* Work instructions *
For the material below, count the lines containing "tentando" and reply with the number alone.

* The input *
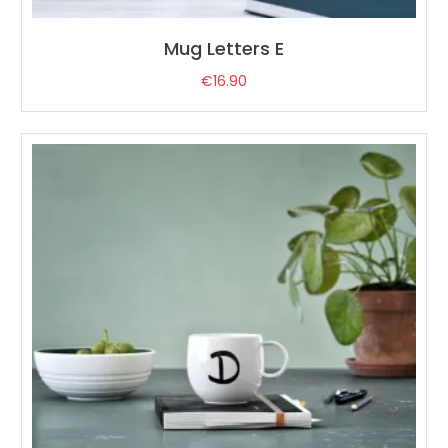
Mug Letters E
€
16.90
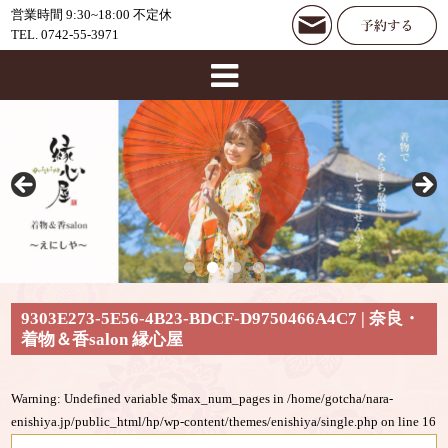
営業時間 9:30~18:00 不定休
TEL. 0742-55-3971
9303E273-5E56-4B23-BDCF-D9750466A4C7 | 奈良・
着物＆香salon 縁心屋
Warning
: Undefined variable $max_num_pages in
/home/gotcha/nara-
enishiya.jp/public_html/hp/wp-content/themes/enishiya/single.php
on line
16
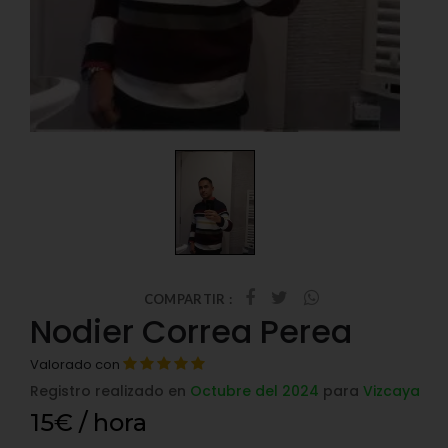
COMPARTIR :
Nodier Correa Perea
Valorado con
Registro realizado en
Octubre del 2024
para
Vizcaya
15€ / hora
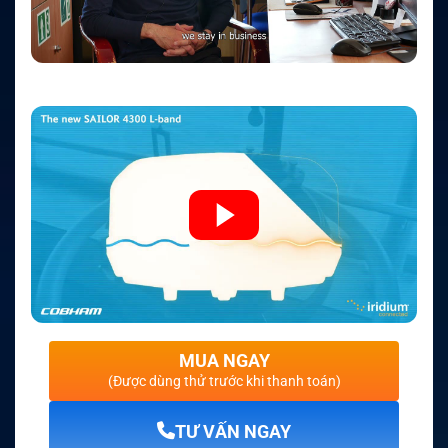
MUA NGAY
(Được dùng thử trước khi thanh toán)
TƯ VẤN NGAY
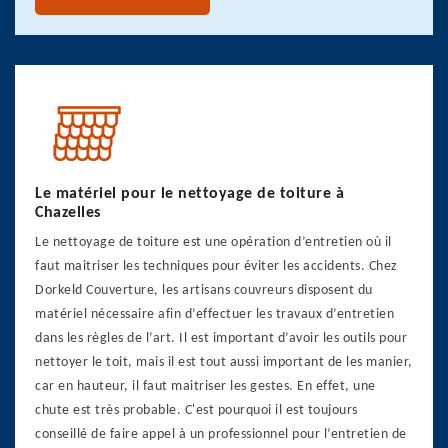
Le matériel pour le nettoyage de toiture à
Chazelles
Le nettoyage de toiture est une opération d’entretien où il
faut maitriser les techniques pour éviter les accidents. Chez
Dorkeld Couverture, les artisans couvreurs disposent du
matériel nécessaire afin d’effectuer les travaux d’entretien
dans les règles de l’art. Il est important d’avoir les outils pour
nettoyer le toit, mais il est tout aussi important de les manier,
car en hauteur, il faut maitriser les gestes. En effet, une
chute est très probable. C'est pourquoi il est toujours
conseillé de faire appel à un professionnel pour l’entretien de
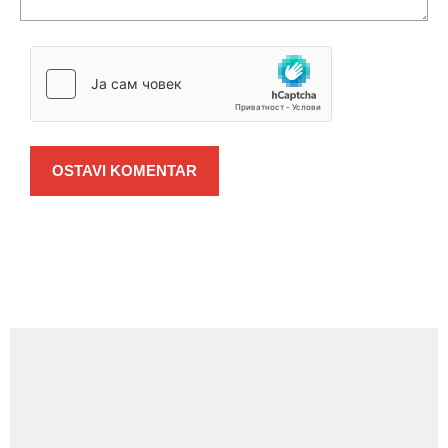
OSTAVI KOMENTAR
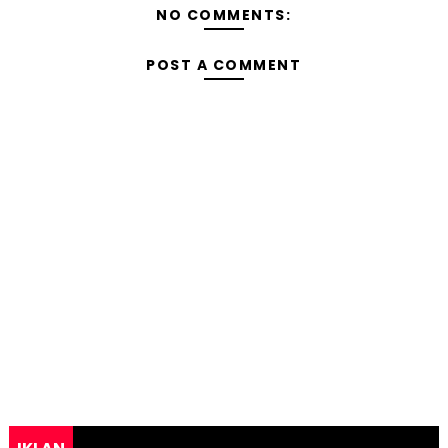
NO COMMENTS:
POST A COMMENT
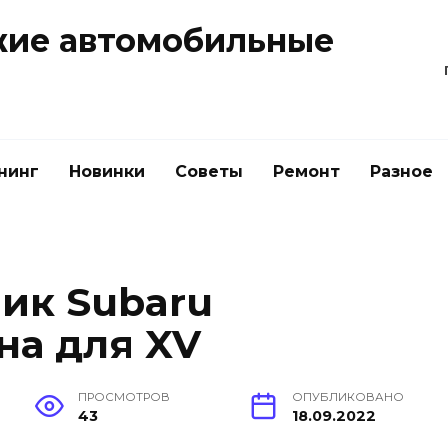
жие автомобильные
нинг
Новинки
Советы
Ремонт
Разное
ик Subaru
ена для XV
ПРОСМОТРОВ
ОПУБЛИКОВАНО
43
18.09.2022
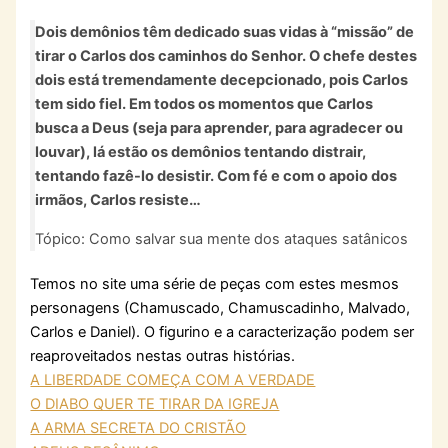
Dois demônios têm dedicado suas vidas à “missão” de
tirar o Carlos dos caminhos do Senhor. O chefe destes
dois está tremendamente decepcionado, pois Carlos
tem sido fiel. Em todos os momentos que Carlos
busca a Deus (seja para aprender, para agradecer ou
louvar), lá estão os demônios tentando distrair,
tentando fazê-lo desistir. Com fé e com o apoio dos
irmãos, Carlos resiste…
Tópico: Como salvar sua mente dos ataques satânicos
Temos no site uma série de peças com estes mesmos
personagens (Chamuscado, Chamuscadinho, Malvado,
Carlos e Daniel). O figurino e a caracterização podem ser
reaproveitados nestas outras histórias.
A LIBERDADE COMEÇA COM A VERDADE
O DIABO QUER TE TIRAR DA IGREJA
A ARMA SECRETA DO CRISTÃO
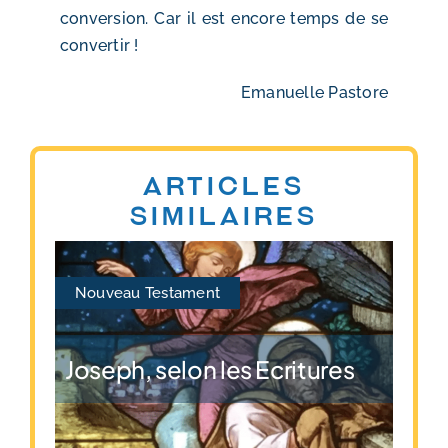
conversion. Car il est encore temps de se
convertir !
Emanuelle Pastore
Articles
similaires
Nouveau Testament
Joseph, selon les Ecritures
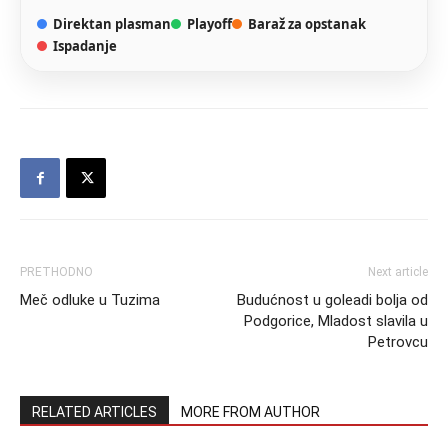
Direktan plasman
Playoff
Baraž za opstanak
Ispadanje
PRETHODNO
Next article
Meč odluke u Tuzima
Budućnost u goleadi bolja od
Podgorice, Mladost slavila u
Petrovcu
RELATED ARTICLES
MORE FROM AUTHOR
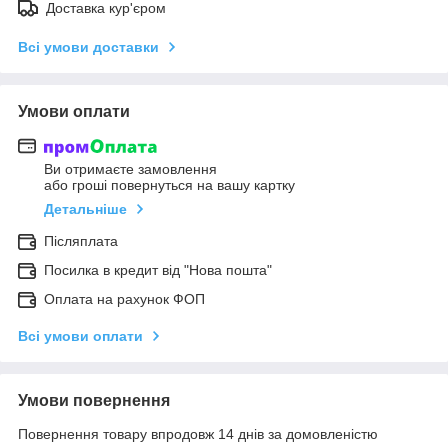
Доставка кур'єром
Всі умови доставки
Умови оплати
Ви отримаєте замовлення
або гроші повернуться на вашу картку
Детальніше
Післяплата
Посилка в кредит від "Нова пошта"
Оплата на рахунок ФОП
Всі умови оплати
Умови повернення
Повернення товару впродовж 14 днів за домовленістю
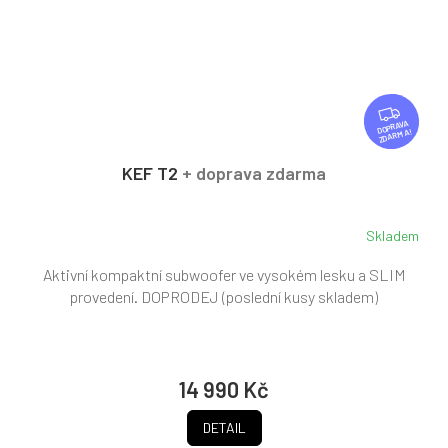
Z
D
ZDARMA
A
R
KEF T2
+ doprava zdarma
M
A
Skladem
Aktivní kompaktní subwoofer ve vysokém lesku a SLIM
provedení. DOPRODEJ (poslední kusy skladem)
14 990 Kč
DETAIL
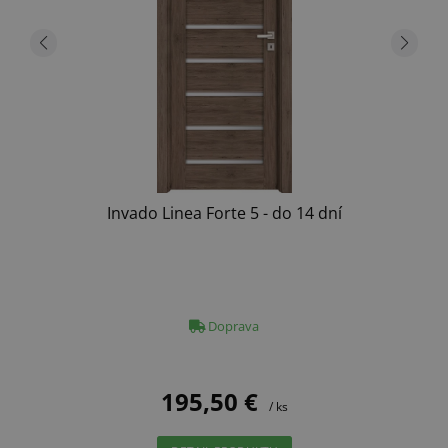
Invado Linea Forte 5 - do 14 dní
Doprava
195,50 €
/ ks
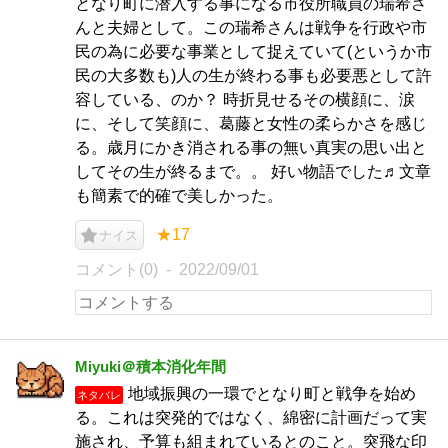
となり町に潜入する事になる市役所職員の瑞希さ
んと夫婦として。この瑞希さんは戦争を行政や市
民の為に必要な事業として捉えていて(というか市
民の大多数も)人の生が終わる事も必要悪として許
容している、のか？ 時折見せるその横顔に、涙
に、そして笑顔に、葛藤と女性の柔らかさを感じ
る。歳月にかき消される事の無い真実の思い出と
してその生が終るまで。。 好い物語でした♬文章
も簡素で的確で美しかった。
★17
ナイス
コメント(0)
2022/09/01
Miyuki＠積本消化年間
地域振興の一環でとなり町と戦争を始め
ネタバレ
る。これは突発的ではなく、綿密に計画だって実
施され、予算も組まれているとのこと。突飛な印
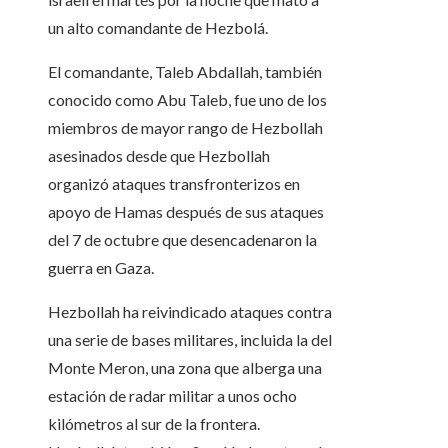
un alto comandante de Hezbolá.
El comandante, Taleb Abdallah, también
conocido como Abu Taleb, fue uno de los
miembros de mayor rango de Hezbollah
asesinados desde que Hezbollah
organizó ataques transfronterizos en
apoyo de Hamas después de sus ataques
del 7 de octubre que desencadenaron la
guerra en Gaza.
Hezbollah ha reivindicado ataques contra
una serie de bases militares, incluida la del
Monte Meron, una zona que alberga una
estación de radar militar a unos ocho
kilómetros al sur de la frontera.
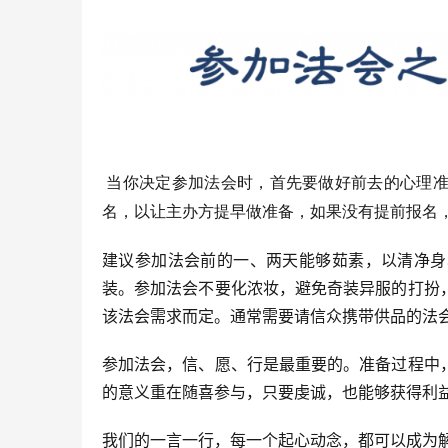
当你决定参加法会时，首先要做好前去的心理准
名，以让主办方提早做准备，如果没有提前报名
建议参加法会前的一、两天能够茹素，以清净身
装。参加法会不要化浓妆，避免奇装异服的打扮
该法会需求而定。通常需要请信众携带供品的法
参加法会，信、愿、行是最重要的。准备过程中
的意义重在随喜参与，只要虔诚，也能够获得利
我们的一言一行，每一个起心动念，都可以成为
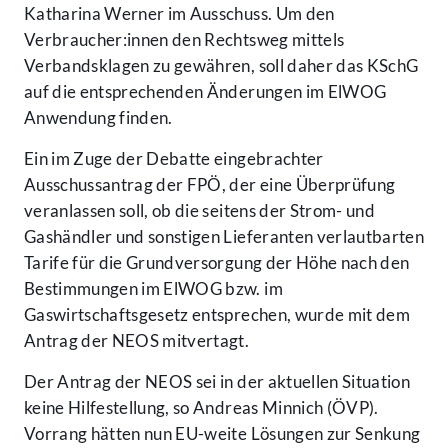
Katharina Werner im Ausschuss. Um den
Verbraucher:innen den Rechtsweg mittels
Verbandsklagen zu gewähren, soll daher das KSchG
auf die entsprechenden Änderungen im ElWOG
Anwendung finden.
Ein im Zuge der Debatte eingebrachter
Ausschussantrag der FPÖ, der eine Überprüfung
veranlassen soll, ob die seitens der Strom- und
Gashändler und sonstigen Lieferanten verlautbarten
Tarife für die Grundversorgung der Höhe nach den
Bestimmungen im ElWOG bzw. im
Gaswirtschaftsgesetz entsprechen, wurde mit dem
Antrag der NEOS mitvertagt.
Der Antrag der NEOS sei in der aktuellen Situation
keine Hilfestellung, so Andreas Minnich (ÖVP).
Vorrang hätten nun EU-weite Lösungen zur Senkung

* Expected answer *
2